- Sarah Lynn overdoses at the Griffith Observatory while hanging out with BoJack.
- Episode no.: Season 3 Episode 11
- Directed by: J.C. Gonzalez
- Written by: Elijah Aron; Jordan Young;
- Original release date: July 22, 2016
- Running time: 26 minutes

Guest appearances
- Angela Bassett as Ana Spanakopita; Raphael Bob-Waksberg as Simon; Ilana Glazer as Penny Carson; Wiz Khalifa as himself; Kristen Schaal as Sarah Lynn; Neil deGrasse Tyson as Planetarium Narrator; Rufus Wainwright as Drinking Bird / The Obertones; Mara Wilson as Jill Pill / Quail Mother; Jeffrey Wright as Cuddlywhiskers / Father;

Episode chronology
| ← Previous "It's You" | Next → "That Went Well" |
- BoJack Horseman season 3

= That's Too Much, Man! =

"That's Too Much, Man!" is the eleventh and penultimate episode of the third season of the American animated television series BoJack Horseman, and the 35th episode overall. It was directed by J.C. Gonzalez and written by Elijah Aron and Jordan Young, and was released in the United States, along with the rest of season three, via Netflix on July 22, 2016.

==Plot==
Having been sober for 9 months, Sarah Lynn wakes up to a calm and positive life. BoJack calls Sarah for an invitation to a drinking party, and she quickly accepts, opens a bottle of vodka, and ends her 9-month sobriety.
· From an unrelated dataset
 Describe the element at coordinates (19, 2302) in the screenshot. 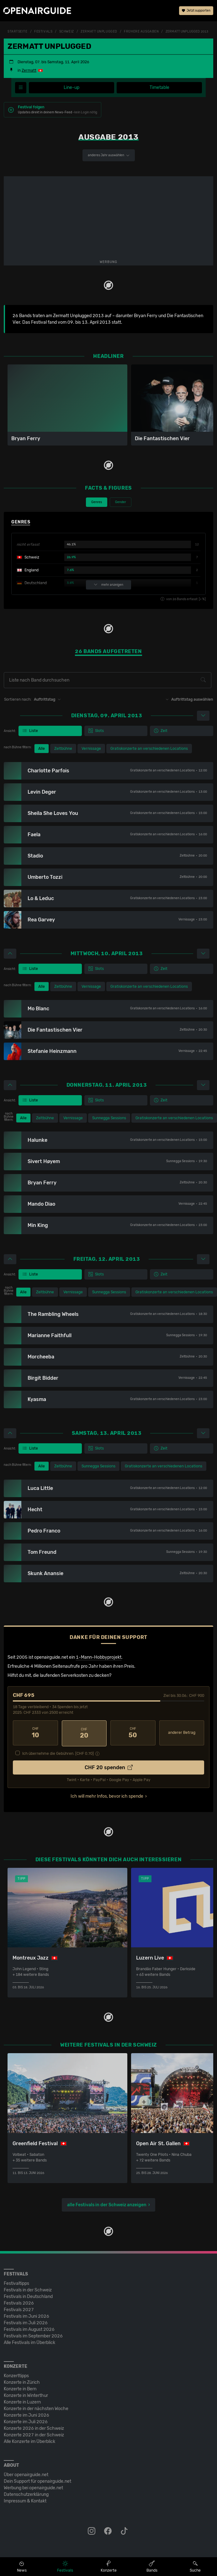 I see `Festivals 2026` at that location.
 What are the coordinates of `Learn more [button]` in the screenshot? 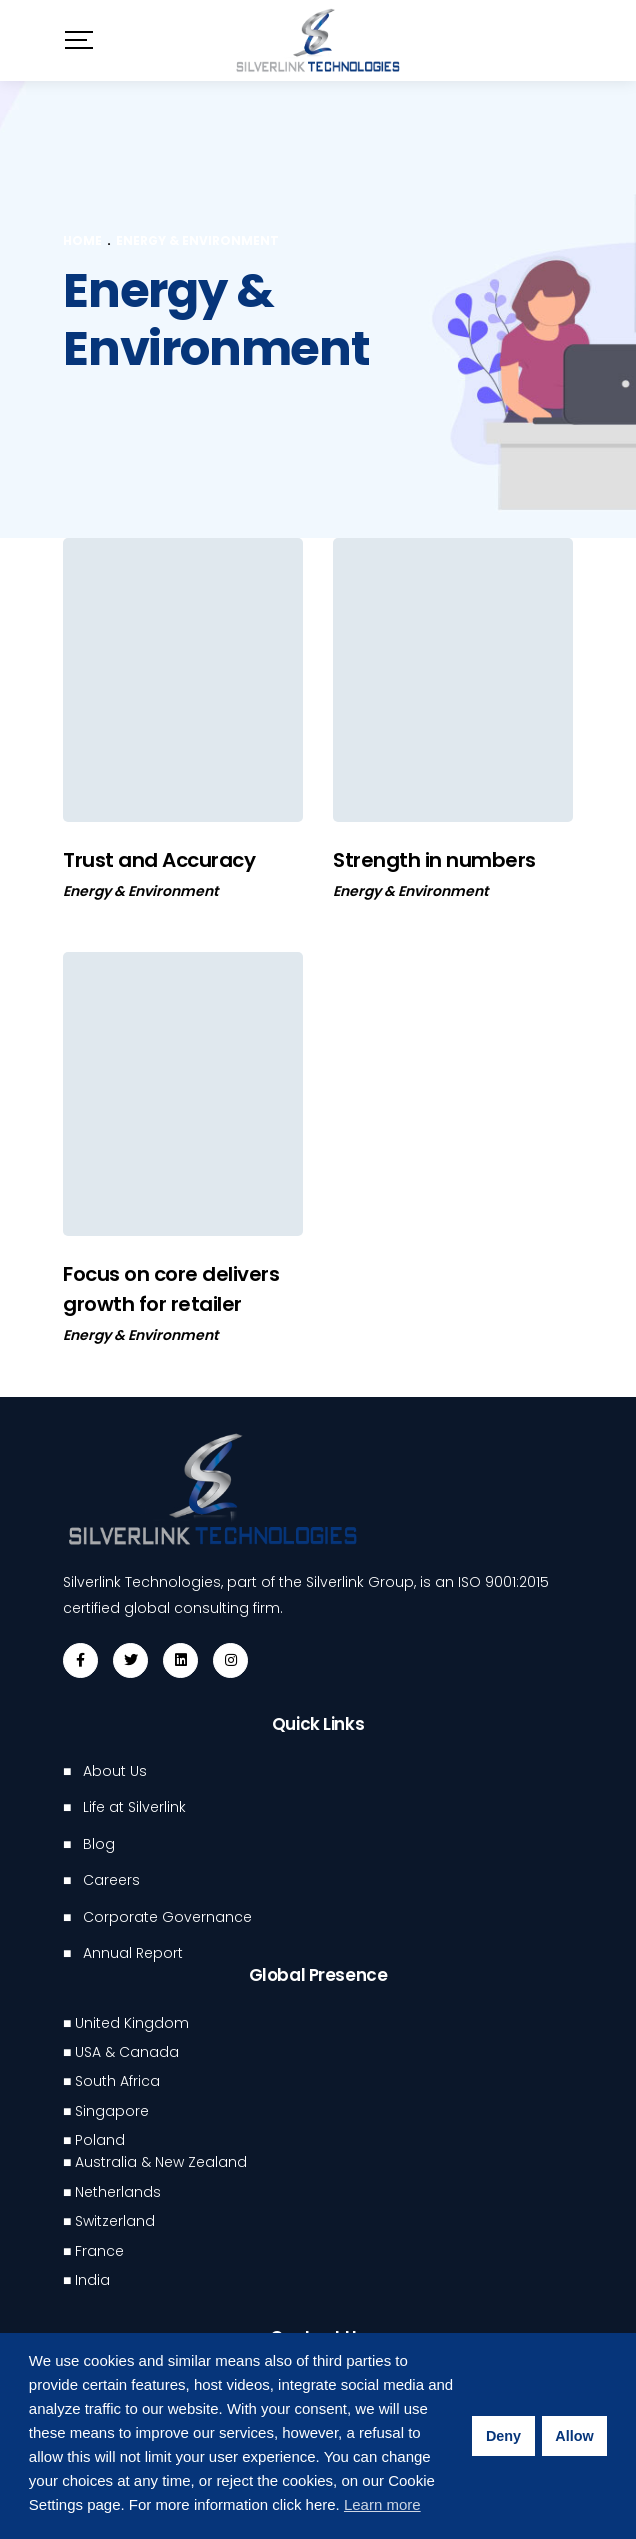 It's located at (382, 2504).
At night, having drunk excessive amounts of alcohol with Sarah, BoJack begins to experience blackouts.

Throughout the blackouts, the pair watch old episodes of Horsin' Around, visit an AA meeting where BoJack confesses his attempt to sleep with Penny, and visit the houses of Mr. Peanutbutter, Diane, Princess Carolyn, and Ana Spanakopita to make amends. While visiting Ana, BoJack experiences multiple blackouts while trying to hear a story about her lifeguard experience. After experiencing a two-week blackout, BoJack hears the story, in which Ana explains that she became a lifeguard after almost drowning, but was told by her instructor that there are people in this world one should not attempt saving, as they will pull you down in the long run.

After another blackout, BoJack is seen driving to Ohio with Sarah Lynn to make amends with Penny. The pair find Penny at a library and follow her to a school party, where they are caught by Penny when BoJack drunkenly trips over a group of boys. Scared, Penny distressedly tells the pair to leave. Driving home, Sarah Lynn finds the BoJack heroin BoJack had been given earlier that year. At home, the pair decide to snort the BoJack heroin, like "sophisticated adults", rather than inject it.

Now high, BoJack experiences a flashback to 2007, in which his former boss, Cuddlywhiskers, told him that The BoJack Horseman Show was gaining bad ratings and that they should cast Sarah Lynn as a guest star. In the present, Sarah Lynn learns that she has won the Oscar for Best Original Song. This saddens her, as she doesn't like who she is, so BoJack finally agrees to visit the Griffith Observatory with Sarah. Inside the building, Bojack nihilistically declares that seeing how "in the great, grand scheme of things, we're just tiny specks that will one day be forgotten", it is pointless to worry about one's mistakes in the past, or how one will be remembered. Listening to this, Sarah Lynn succumbs to a heroin overdose. BoJack nudges her shoulder and calls her name multiple times.

==Reception==
===Critical response===
The episode received widespread acclaim from critics. Les Chappell, writing for The A.V. Club, gave the episode an A. He praised the development of BoJack's character, and the show's movement from a comedy to a drama, stating that "BoJack Horseman wants to believe that his life is a sitcom... but BoJack Horseman isn't even close to being a sitcom. For all its bright colors, absurd images, and a plethora of puns, it's a show whose path is littered with broken things, a dark and uncompromising world more on par with prestige cable dramas." Jenny Jaffe, writing for Vulture, gave the episode a rating of 5 out of 5 stars, lauding the ending of the episode, stating that "It is hard to imagine another show putting its characters through quite as much as BoJack [has] suffered over the past three seasons. More impressive is how the writers allow those choices to influence the way each character does or doesn't grow. 'That's Too Much, Man!' goes a step further still. If you thought BoJack's Oscar campaign might serve as the crux as the season, you severely underestimated just how dark this show can get." Sarah Manuszak, writing for The Bull & Bear, praised Sarah Lynn's character development, stating that "Until her death, Sarah Lynn did not get the chance to live her own life." Valerie Ettenhofer, writing for Film School Rejects, noted that this episode was the "Tragic Centerpiece of BoJack Horseman".

===Accolades===
For her performance as Sarah Lynn in the episode, Kristen Schaal received a nomination at the 69th Primetime Emmy Awards for Outstanding Character Voice-Over Performance.